Tuesday, January 04, 2005

Yo, birthdays are for pussies!

Today is my birthday.

The problem is I'm not particularly excited about it. It's not the 'getting older' part. I think I'm just not that into celebrating things that I clearly had no control over. Like Arbor Day or the Bank Holiday in Ireland. Sure, it's great to get some gifts or have everyone in your office sign the same card. (Can we talk about this for a second...the card is the cheapest form of gift you can give a person. How messed up are you that you will only give a person a card if someone else buys it and 25 other people sign it as well?? I'm not saying I don't appreciate the gesture, but seriously folks. It costs 99 cents to buy a card. If you're going to do it, just sign it "We're cheap bastards." Or give me the dollar, I'll invest it for you.)

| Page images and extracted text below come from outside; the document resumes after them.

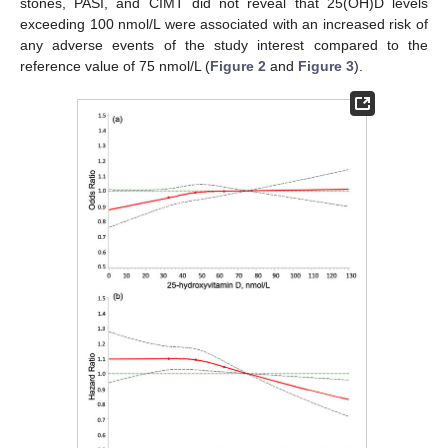
stones, PASI, and CIMT did not reveal that 25(OH)D levels
exceeding 100 nmol/L were associated with an increased risk of
any adverse events of the study interest compared to the
reference value of 75 nmol/L (
Figure 2
and
Figure 3
).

And don't even get me started on the song.

Happy Birthday to you
Happy Birthday to you
Happy Birthday dear Gayle
Happy Birthday to you


Are you kidding me? Who wrote this??? Some real genius lyricist I guess. And I HATE it when someone in the group tries to harmonize. Listen, unless you have hired the Mormon Tabernacle Choir to sarenade me, then don't do that minor lift at the end that makes my teeth rattle every time I hear it. I'll blow out the candles and "make a wish". I'm a year older. I get it. Just please stop singing already.

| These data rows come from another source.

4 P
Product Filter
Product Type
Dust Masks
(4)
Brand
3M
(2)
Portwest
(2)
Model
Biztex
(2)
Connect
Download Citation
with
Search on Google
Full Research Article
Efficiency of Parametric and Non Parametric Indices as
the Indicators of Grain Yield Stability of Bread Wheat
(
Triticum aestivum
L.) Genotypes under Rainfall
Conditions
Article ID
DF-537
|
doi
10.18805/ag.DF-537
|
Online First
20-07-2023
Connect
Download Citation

So this year, I've decided to take after my grandmother and never talk about my age ever again. See how long I can be mistaken for a 28 year old and how far I can go before it's really inappropriate for me to still wear knee-high leather boots with stilletto heels.

Not that my grandmother wears knee-high leather boots. She's more into halter tops and eyebrow piercings. Ewww. That's sick. I can't believe I said eyebrow piercings.